(Document layout analysis data)
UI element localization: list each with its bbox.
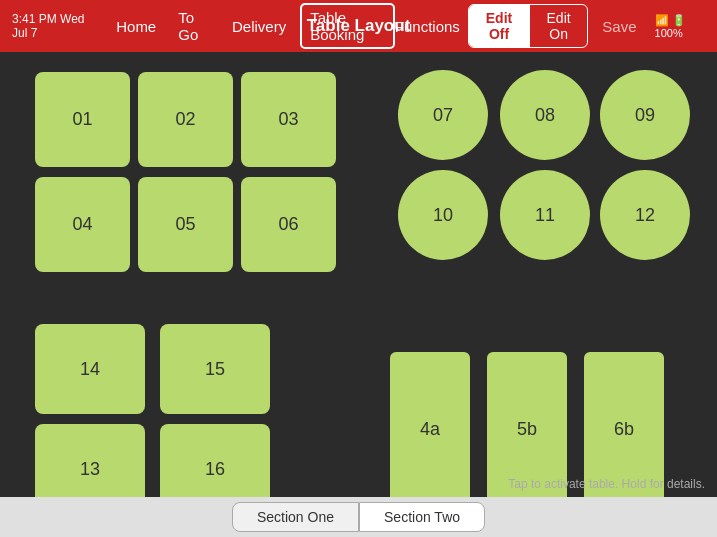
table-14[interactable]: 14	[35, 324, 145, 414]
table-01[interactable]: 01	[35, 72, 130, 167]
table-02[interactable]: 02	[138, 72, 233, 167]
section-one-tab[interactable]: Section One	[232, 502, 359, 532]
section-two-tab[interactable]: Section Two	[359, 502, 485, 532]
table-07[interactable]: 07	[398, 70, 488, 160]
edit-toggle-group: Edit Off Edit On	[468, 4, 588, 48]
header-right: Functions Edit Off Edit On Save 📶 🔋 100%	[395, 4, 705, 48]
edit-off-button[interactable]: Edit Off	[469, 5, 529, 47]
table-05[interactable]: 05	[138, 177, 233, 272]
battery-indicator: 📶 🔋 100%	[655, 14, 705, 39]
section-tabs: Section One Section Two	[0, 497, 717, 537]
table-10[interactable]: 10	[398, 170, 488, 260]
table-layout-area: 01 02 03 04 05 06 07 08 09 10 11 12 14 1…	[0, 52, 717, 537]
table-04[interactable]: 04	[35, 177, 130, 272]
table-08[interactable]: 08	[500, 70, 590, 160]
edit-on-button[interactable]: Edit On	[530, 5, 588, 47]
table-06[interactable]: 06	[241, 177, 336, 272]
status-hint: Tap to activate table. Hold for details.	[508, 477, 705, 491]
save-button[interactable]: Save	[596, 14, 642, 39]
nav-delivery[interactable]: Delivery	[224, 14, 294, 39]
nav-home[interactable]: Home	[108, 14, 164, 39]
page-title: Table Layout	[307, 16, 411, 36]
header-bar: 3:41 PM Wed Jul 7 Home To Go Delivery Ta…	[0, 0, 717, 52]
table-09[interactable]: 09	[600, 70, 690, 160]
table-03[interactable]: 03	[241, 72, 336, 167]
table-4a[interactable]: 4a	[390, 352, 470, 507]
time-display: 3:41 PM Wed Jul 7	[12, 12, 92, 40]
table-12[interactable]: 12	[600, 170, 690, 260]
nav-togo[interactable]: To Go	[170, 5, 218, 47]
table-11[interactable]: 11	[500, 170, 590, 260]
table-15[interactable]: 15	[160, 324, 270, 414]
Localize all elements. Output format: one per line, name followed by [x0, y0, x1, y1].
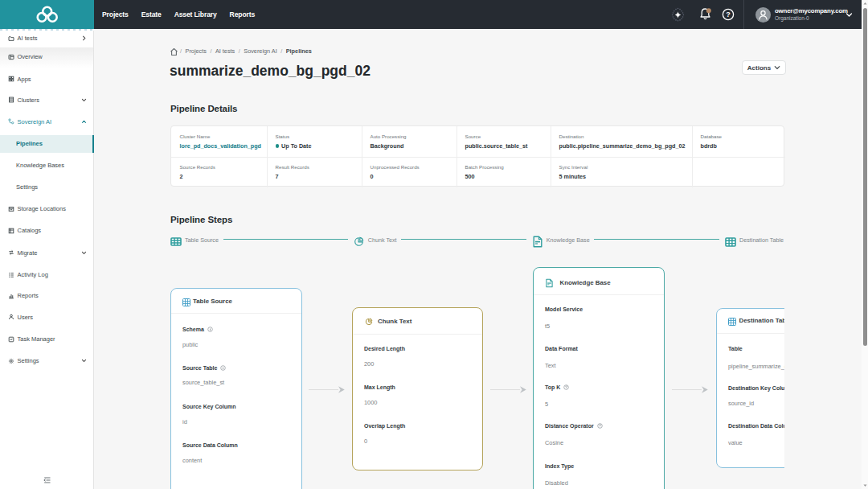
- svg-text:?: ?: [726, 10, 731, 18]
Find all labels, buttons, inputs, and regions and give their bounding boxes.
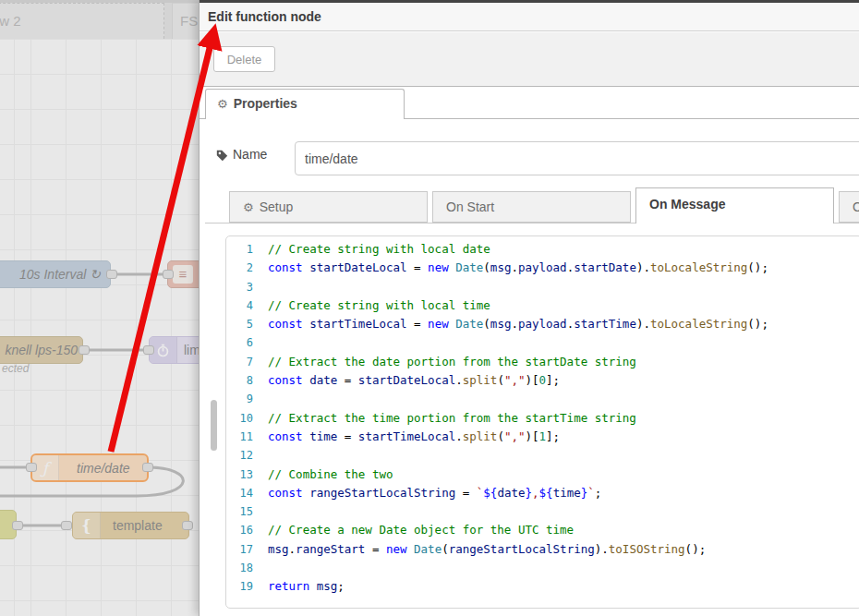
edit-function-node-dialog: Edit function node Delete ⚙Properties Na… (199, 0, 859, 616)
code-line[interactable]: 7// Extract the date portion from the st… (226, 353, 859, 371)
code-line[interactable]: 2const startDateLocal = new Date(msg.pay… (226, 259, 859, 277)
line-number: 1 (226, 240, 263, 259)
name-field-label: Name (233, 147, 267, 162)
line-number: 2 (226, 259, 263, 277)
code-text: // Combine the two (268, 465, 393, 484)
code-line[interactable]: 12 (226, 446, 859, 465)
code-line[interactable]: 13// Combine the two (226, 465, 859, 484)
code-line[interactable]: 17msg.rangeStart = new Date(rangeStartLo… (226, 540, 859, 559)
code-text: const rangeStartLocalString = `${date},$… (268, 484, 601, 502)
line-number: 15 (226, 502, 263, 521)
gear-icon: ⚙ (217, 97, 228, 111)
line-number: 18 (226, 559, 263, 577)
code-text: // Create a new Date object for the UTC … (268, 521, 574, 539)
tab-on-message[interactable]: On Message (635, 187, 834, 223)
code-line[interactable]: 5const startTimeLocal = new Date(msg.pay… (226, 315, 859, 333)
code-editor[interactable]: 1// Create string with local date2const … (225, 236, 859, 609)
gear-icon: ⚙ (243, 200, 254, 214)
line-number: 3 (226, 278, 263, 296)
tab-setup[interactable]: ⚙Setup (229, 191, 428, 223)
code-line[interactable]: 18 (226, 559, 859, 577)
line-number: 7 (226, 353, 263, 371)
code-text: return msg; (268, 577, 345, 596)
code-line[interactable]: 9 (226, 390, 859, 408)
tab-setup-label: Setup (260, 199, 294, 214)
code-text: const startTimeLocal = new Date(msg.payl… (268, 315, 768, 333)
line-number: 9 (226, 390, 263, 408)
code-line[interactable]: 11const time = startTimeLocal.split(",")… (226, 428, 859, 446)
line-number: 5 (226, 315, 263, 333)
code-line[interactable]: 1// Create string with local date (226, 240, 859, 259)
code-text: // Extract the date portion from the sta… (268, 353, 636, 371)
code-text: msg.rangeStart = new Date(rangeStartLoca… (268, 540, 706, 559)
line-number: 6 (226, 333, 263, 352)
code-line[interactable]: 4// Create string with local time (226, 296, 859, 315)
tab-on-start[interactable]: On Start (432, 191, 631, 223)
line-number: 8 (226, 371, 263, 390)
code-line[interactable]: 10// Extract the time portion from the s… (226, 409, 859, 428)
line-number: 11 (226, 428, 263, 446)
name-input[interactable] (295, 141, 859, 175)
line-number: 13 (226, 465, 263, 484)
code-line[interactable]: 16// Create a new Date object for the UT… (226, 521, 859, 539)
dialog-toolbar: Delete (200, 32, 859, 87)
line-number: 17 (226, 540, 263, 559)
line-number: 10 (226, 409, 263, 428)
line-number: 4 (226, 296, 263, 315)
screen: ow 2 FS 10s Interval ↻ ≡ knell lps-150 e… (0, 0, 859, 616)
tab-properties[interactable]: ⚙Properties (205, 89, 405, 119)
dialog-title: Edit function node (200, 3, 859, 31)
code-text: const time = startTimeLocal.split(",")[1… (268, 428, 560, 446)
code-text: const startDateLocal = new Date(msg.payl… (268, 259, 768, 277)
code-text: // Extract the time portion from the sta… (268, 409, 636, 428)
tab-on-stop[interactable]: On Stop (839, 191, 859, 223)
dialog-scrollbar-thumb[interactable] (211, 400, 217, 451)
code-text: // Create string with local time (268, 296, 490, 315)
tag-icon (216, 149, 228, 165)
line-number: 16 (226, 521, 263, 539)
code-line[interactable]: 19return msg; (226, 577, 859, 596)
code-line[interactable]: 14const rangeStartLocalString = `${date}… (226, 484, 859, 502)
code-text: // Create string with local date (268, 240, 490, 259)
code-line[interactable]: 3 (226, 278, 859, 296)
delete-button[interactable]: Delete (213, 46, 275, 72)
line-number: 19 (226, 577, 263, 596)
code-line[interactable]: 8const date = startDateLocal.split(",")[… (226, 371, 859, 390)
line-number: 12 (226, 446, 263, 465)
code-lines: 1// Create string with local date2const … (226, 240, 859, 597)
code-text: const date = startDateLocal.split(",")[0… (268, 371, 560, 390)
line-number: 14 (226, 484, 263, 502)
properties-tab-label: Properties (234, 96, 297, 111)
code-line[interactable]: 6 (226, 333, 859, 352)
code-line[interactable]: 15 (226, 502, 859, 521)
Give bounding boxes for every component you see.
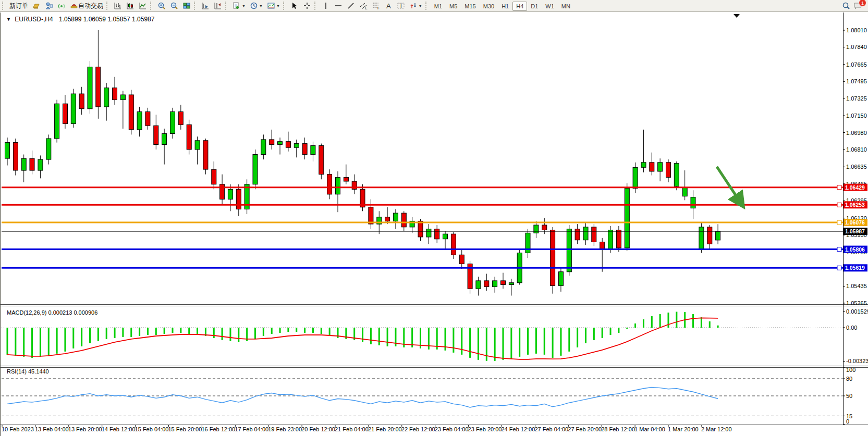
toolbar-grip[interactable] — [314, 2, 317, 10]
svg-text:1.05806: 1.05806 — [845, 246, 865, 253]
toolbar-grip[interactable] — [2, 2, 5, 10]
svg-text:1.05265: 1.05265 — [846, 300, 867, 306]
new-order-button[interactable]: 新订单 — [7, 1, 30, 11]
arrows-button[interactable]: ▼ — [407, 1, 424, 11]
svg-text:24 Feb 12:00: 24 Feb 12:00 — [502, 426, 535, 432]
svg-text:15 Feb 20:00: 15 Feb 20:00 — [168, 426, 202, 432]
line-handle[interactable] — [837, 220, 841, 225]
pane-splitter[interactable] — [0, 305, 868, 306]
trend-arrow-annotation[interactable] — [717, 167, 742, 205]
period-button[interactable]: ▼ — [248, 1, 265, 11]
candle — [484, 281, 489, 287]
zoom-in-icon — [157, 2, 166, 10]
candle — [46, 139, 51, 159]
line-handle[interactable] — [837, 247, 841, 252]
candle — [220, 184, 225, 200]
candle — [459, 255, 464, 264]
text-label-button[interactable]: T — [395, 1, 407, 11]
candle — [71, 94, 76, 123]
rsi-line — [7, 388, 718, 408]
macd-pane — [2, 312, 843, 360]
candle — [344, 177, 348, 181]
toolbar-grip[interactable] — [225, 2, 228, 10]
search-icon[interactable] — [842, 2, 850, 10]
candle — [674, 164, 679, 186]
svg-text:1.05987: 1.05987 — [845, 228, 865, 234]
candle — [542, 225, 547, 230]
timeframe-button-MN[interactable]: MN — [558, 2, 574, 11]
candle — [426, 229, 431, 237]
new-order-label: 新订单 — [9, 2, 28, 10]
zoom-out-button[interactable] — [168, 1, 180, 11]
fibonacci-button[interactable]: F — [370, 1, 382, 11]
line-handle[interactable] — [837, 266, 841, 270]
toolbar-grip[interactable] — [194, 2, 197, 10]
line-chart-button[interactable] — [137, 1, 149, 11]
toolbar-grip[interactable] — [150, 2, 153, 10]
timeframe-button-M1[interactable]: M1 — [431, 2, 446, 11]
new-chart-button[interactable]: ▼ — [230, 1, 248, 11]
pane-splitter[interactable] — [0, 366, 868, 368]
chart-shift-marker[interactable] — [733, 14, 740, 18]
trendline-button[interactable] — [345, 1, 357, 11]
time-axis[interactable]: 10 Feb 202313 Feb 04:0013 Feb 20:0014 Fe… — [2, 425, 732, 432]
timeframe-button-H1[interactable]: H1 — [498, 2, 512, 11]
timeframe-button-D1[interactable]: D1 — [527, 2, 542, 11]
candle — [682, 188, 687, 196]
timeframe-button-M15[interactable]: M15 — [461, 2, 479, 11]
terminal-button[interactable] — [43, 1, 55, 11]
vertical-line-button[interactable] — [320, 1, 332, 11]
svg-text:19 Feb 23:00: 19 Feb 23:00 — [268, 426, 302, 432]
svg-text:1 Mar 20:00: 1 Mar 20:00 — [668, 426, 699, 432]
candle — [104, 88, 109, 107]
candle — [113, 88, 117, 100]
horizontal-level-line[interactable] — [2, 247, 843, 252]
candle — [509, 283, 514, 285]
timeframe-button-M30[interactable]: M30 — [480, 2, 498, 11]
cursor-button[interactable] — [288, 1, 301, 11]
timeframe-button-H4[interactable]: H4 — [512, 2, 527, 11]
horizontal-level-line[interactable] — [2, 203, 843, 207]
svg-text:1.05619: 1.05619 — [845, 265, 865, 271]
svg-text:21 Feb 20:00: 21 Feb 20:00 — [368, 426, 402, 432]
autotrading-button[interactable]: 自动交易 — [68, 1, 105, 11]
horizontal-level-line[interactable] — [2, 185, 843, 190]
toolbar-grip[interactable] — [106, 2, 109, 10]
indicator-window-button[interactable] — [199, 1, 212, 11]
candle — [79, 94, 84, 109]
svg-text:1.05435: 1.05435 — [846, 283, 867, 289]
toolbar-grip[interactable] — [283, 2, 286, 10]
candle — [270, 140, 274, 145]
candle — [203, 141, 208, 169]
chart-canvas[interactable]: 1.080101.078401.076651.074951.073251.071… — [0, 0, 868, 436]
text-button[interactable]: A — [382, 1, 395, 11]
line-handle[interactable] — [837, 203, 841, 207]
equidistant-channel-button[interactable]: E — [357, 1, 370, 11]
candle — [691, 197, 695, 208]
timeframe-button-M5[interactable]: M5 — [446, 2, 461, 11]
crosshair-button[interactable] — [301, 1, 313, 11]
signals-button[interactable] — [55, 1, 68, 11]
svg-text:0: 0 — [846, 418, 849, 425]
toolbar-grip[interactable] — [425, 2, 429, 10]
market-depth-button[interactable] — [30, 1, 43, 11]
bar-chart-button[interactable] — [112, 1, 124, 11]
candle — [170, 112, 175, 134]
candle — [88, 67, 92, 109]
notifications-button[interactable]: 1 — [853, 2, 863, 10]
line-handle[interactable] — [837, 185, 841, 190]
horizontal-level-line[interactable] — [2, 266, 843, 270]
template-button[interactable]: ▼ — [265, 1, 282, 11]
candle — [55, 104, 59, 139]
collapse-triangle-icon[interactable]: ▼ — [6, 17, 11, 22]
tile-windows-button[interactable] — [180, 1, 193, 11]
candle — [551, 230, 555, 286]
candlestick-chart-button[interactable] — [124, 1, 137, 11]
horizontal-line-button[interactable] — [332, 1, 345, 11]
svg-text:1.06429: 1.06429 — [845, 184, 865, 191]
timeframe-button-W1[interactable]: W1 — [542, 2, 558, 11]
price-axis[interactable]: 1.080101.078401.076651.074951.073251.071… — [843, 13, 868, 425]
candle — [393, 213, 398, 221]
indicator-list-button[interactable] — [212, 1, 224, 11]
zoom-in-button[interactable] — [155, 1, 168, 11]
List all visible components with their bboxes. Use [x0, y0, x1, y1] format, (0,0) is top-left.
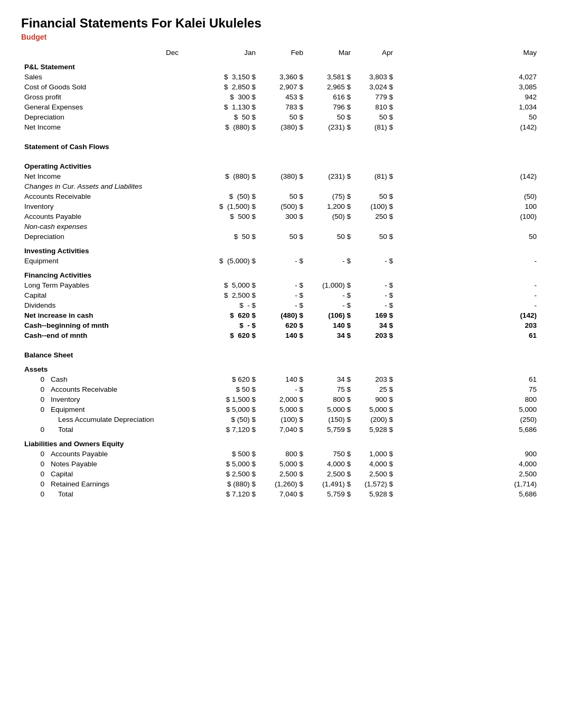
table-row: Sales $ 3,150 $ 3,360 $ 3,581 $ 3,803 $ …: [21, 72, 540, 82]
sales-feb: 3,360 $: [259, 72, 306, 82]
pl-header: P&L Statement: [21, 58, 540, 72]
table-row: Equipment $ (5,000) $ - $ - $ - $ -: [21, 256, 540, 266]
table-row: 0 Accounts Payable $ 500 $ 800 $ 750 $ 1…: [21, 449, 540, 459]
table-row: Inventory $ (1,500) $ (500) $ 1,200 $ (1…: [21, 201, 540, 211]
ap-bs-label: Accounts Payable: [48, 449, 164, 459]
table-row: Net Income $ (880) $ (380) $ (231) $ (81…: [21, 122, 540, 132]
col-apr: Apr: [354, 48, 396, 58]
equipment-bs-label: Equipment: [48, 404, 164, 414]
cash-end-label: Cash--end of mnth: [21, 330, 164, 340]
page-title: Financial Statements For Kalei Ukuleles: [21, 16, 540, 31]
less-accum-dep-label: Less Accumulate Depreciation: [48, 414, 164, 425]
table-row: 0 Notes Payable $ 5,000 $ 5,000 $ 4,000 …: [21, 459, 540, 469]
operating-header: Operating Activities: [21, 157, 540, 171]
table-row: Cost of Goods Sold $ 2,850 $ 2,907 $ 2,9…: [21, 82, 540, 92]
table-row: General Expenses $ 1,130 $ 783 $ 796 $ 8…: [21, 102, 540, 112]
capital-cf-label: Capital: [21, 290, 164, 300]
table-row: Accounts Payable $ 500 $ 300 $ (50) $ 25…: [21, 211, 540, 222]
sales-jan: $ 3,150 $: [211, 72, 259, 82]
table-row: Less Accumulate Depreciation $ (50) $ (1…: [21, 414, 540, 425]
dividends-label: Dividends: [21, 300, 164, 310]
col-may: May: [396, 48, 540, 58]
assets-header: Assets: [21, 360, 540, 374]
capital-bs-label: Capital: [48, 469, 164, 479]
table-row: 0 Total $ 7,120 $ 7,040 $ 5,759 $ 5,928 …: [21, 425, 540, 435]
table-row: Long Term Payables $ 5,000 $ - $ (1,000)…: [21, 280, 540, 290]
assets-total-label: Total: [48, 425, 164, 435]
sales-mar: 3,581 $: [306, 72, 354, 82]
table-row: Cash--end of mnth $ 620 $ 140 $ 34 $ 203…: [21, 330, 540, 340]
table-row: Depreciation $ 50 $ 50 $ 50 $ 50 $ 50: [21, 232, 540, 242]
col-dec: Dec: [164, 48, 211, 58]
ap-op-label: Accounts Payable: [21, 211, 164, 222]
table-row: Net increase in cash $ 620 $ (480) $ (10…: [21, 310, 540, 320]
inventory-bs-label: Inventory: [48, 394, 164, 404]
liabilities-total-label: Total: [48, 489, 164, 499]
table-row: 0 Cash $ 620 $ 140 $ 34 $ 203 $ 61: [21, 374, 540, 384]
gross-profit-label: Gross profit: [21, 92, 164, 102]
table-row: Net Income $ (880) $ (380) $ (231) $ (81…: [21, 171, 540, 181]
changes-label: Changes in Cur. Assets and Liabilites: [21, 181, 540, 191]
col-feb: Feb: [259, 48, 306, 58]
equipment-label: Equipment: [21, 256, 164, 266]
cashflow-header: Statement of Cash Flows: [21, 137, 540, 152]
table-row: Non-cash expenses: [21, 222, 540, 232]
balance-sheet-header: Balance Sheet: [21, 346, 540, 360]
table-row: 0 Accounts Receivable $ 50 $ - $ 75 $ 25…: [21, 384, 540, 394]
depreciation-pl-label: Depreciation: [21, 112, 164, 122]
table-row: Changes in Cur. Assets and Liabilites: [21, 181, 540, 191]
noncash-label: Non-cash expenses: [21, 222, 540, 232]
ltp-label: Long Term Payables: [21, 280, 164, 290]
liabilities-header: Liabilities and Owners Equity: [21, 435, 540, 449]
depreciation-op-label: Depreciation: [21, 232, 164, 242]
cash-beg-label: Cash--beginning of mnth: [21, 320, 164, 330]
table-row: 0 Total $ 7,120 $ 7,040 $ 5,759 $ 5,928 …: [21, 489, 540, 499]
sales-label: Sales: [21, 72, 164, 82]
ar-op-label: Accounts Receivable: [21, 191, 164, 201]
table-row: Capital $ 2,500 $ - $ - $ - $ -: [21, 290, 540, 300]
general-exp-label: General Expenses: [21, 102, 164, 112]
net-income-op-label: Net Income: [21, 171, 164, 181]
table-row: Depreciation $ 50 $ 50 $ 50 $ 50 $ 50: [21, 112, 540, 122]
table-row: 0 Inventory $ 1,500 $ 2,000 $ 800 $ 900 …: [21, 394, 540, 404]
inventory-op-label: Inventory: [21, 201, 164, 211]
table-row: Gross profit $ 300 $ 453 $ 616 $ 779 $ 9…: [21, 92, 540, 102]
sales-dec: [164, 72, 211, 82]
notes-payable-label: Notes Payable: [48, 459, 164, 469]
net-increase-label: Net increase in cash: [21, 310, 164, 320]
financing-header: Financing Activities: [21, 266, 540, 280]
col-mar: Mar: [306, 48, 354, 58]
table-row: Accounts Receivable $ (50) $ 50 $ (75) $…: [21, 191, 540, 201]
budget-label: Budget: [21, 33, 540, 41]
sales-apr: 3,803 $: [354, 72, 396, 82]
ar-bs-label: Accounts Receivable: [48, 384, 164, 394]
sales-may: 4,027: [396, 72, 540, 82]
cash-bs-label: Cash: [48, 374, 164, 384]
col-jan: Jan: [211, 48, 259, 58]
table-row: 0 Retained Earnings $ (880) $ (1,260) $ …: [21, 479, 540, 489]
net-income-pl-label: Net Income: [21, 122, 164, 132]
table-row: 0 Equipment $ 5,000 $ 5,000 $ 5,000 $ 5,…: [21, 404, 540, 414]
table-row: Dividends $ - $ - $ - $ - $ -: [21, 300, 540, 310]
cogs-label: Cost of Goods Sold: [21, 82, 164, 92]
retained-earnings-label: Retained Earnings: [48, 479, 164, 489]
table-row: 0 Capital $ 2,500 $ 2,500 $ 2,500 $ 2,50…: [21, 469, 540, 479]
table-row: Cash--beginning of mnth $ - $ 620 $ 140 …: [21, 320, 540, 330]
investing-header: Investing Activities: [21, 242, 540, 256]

■ **Your task**: What lines above contain the string "Less"? Copy all of them.

■ **Task response**:
less-accum-dep-label: Less Accumulate Depreciation: [48, 414, 164, 425]
table-row: Less Accumulate Depreciation $ (50) $ (1…: [21, 414, 540, 425]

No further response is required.